- WHAT IS NEEDED -
Skip the pictures. Output only the lines below starting at the line with "host father (756, 963)" and ending at the line with "個人情報保護方針 (321, 2342)", both ends included, exactly as they are.

[[ INFORMATION SUPPLIED, beginning ]]

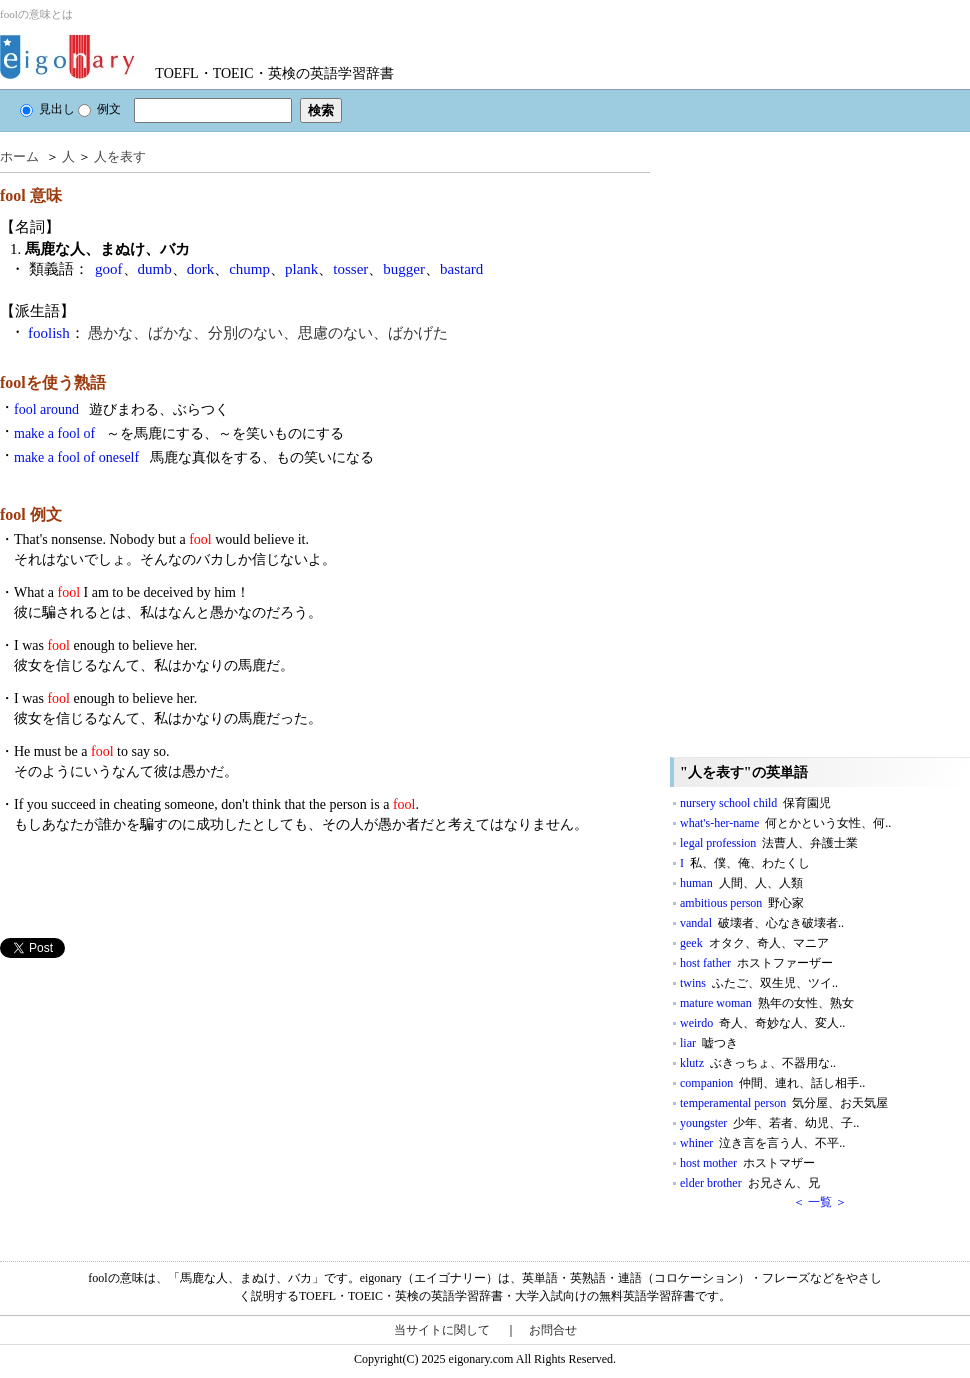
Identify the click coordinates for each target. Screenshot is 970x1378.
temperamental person (784, 1103)
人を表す (120, 156)
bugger (404, 269)
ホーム (19, 156)
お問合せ (553, 1330)
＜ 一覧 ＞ (820, 1202)
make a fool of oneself (194, 457)
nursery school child (755, 803)
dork (201, 269)
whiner (762, 1143)
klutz (758, 1063)
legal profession (769, 843)
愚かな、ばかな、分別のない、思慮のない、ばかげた (268, 333)
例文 (99, 109)
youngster (769, 1123)
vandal (762, 923)
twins (759, 983)
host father (756, 963)
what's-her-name (785, 823)
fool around (121, 409)
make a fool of (179, 433)
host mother (747, 1163)
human (741, 883)
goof (109, 269)
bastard (461, 269)
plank (301, 269)
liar (709, 1043)
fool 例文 (31, 514)
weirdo (762, 1023)
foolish (49, 333)
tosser (350, 269)
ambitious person (742, 903)
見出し (47, 109)
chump (249, 269)
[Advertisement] (150, 1098)
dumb (155, 269)
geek (754, 943)
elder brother (750, 1183)
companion (772, 1083)
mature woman (767, 1003)
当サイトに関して (442, 1330)
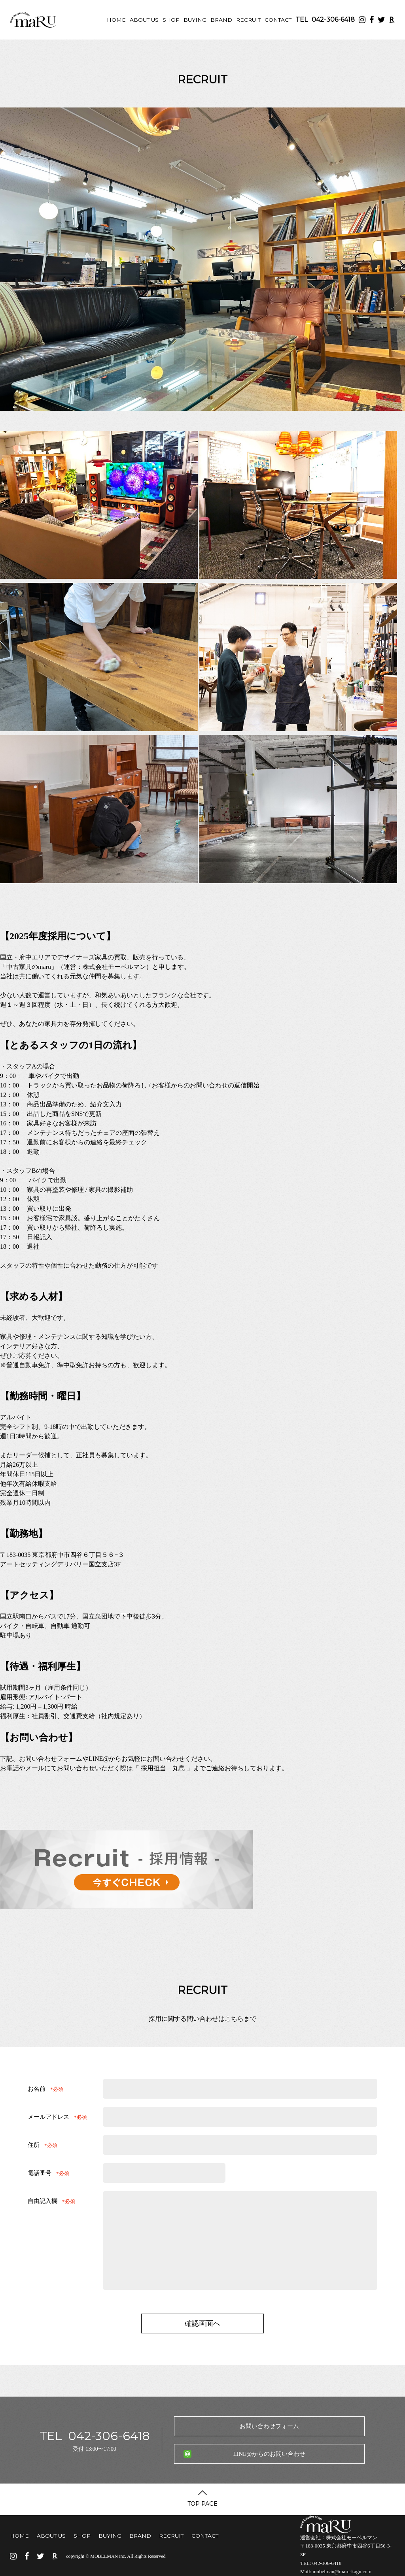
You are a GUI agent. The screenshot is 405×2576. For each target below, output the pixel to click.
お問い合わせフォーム (269, 2426)
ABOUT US (144, 20)
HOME (116, 20)
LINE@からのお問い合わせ (269, 2454)
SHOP (171, 20)
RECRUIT (248, 20)
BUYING (195, 20)
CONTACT (278, 20)
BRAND (221, 20)
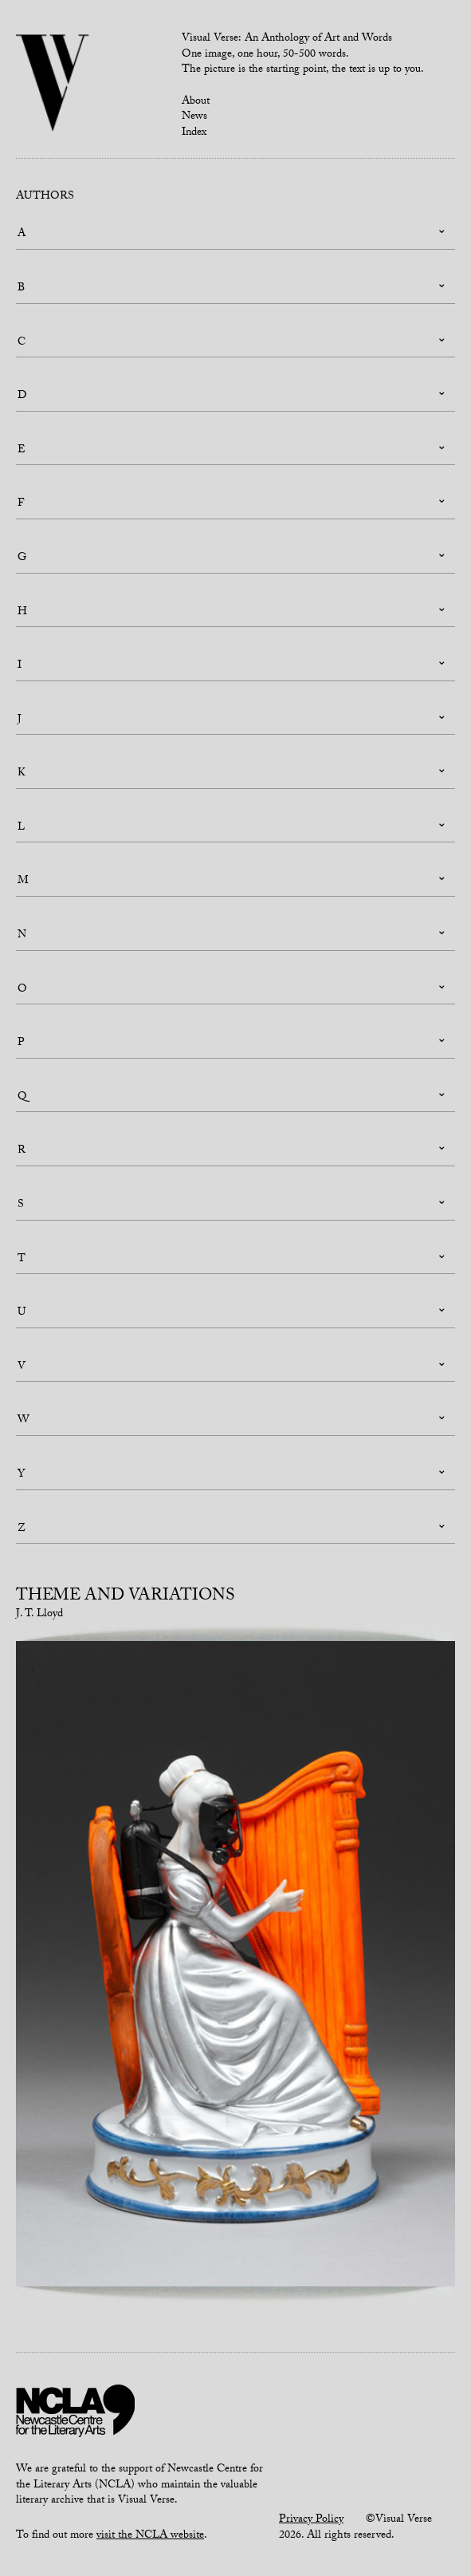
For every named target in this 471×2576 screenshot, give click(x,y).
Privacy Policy (311, 2520)
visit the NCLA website (150, 2536)
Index (194, 133)
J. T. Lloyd (39, 1614)
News (194, 117)
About (196, 102)
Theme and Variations (125, 1597)
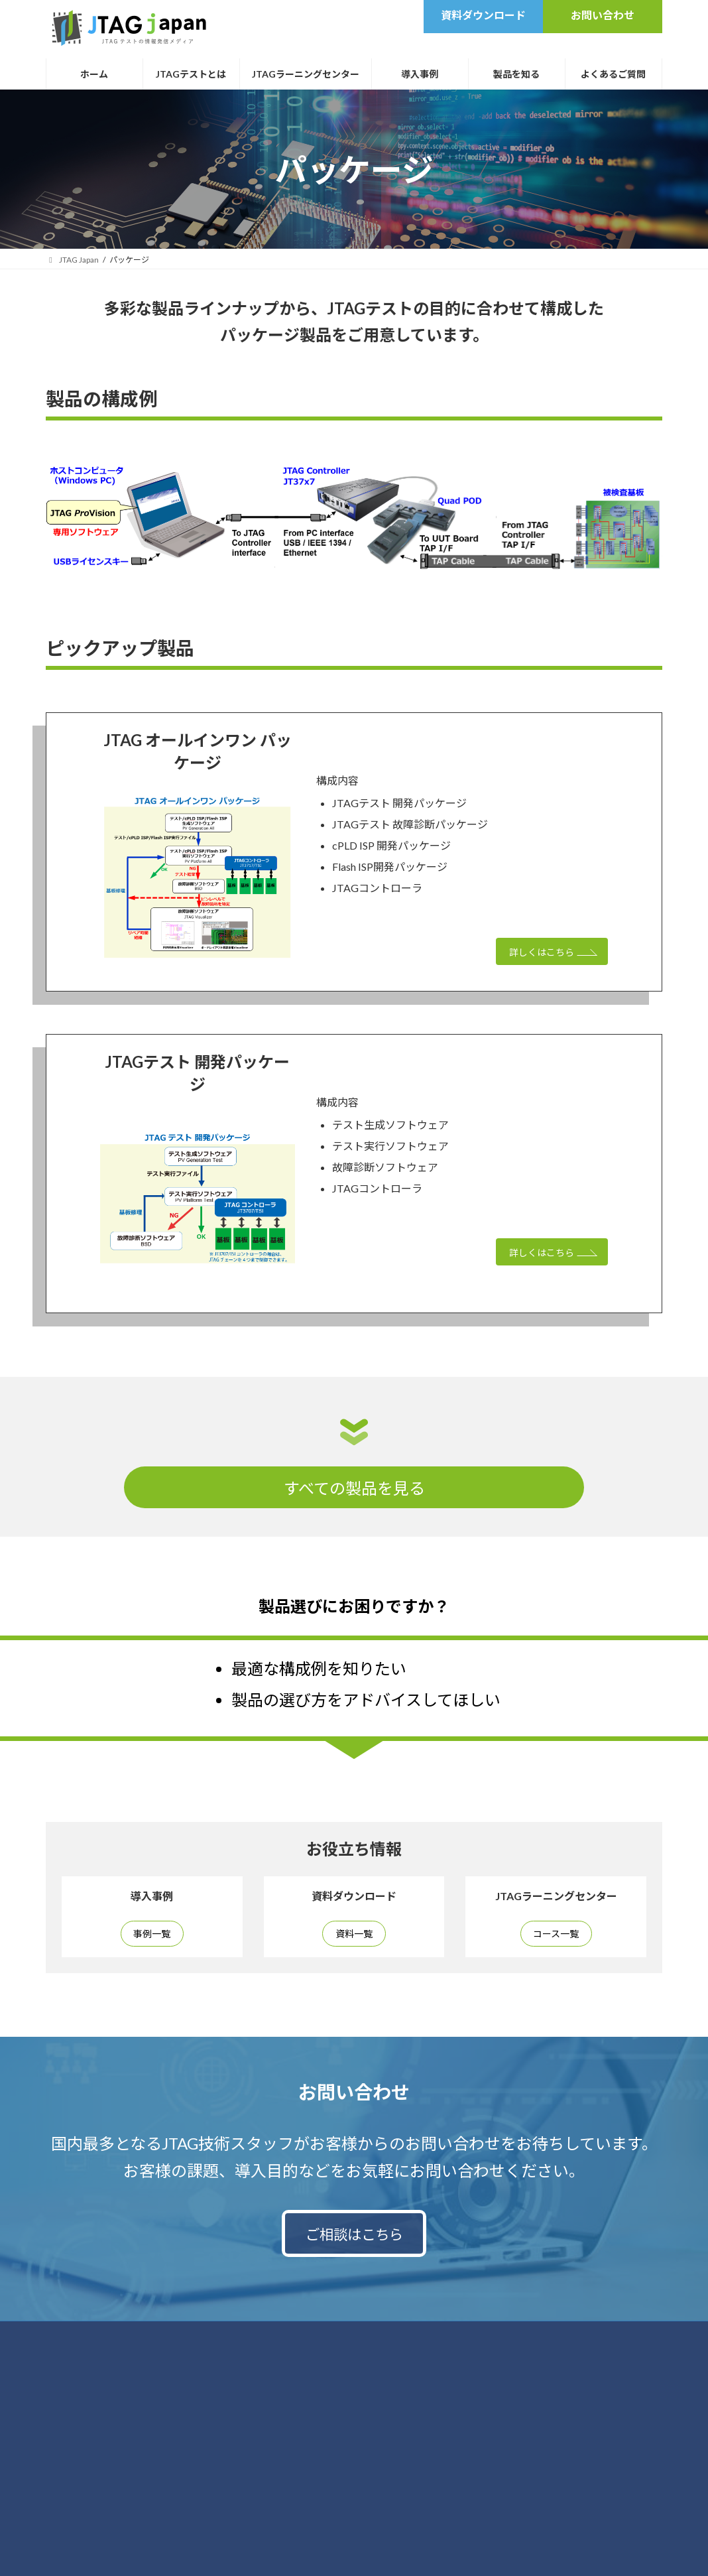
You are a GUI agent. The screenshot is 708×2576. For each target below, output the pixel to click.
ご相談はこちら (354, 2240)
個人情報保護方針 (321, 2342)
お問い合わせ (240, 2342)
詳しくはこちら (536, 954)
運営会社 (477, 2342)
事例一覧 (152, 1936)
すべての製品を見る (354, 1488)
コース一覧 (556, 1936)
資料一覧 (354, 1936)
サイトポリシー (407, 2342)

[[ INFORMATION SUPPLIED, end ]]

- SOLUTION -
host father (756, 963)
what's-her-name (785, 823)
fool around (121, 409)
make a fool of (179, 433)
host mother (747, 1163)
human (741, 883)
goof (109, 269)
bastard (461, 269)
plank (301, 269)
liar (709, 1043)
fool 例文 (31, 514)
weirdo (762, 1023)
foolish (49, 333)
tosser (350, 269)
ambitious person (742, 903)
見出し (47, 109)
chump (249, 269)
[Advertisement] (150, 1098)
dumb (155, 269)
geek (754, 943)
elder brother (750, 1183)
companion (772, 1083)
mature woman (767, 1003)
当サイトに関して (442, 1330)
You are a GUI agent. The screenshot is 405×2576. For each target below, output the pixel to click.
お問い合わせフォーム (269, 2426)
ABOUT US (144, 20)
HOME (116, 20)
LINE@からのお問い合わせ (269, 2454)
SHOP (171, 20)
RECRUIT (248, 20)
BUYING (195, 20)
CONTACT (278, 20)
BRAND (221, 20)
For every named target in this 471×2576 screenshot, give click(x,y).
Privacy Policy (311, 2520)
visit the NCLA website (150, 2536)
Index (194, 133)
J. T. Lloyd (39, 1614)
News (194, 117)
About (196, 102)
Theme and Variations (125, 1597)
You are a GUI agent. The screenshot is 708×2576. For each target below, output the pixel to click.
ご相談はこちら (354, 2240)
個人情報保護方針 (321, 2342)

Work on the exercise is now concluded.